“It wasn’t my secret to share, any more than it was Asher’s, B. It doesn’t mean JJ didn’t trust you, but from what I’ve witnessed, I think he carries a lot of guilt and shame surrounding his addiction. He didn’t want anyone to know.”
Bria tucks her hands into the sleeves of the sweatshirt, her eyes shining. “I just . . . I can’t help wondering if maybe things would have turned out differently if JJ had told me. I know it’s beyond selfish to even think it, but I wonder if Asher might still be here?” Bria quickly wipes at her cheeks, huffing. “Sorry, I know it probably wouldn’t change anything still, but I don’t know.”
“You could talk to JJ about it,” I suggest, not wanting to speak for him anymore than I already have.
“Do you think he’d be okay with that?” she asks, and I think he would for Bria.
“You won’t know until you try.”
Bria smiles back, hopping off the counter. “Thanks,” she says, and I nod, smiling back at her.
“Of course.”
She moves toward her door, before hovering. “Hey, Mar?”
“Yeah?”
“I know he needs you right now, and I do too, but make sure you’re still taking time for yourself. You can’t be everything for everyone, and I noticed you haven’t been writing or playing the last couple of weeks.”
I’m honestly a little surprised she’s noticed. If it weren’t for my guitar propped up in the corner of my room, I think I would have forgotten I haven’t touched it.

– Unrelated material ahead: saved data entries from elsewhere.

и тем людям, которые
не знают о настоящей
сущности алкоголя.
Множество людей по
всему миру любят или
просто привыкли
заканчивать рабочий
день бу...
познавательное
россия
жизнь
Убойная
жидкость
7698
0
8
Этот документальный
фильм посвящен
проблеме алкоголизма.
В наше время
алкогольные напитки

“I’ve just been busy.” It’s a weak attempt to defend myself, and while it might be true, it’s an excuse. I’m avoiding how I’m feeling about everything because putting it into a song makes it real. I’m not ready to deal with real yet.
“Okay,” she says, not pushing me before disappearing into her room. I suppose that’s my cue to go back to mine and finish my dreadful homework.
I settle down in my chair, taking a quick glance at my guitar before turning back toward my computer. Turning my brain off, I come up with the simplest idea I can for a company because it’s better not to let my mind wander about what might be.
Words fill the document and if I’m being honest, I don’t think I remember a single word I typed before turning it in. It’s mindless for me.
I rub my temples to get rid of the headache I can feel coming when my phone dings with a notification, and I’m more than a little confused to see a text with a link from my uncle.
Dean:In case you haven’t heard, you have choices.
What on earth is he talking about?
I click the link and it brings me to an article published ten minutes ago.
Billionaire mogul and CEO of Benson Pharmaceuticals, Hayes Benson, stepped down from his position in the company moments ago at a press conference. It has long been rumored the daughter of Hayes and Sephine Benson was being groomed to take over the company much like Mr. Benson took over for his father, but in this shocking turn of events, the company has been left to the now former CFO, Maddox Benson. Hayes Benson stated he will maintain a role in the company by staying on as a board member through this transition and remain a majority shareholder.
My jaw drops as tears fill my eyes. I don’t have to run the company. I can do what I want. I’ve never actually let myself consider what I really wanted to do with my life, because I thought it would be harder to take over if I had something to dream for, but now the possibilities are endless.
I don’t know how or why this happened, but it feels like the first breath of fresh air I’ve taken in weeks.
I have choices.
CHAPTER FORTY-SEVEN
JJ
“I THINK THIS is the last of it,” Henry says, setting a box down in my new room where Mirabelle and I have been unpacking. I look around at the white walls, the perfect representation of the fresh start I have here.
“Thank you,” I say, and he offers me a nod in acknowledgement. He’s always been a man of few words, but things between Henry and me need time to get back to normal. He doesn’t trust me anymore, and I can’t say I blame him. I successfully hid a drug addiction from everyone for an entire year.
When they visited me at rehab, I was honest with them about the circumstances surrounding the injury to my knee after my therapist suggested I tell Mirabelle, because the thing about secrets is they only have power over you if you let them.
Mira took it on the chin, and thankfully we’ve been able to start moving forward from the secrets I kept, but I know it’s not forgotten.
All I can do is be patient and continue working the program while I try to earn their trust back.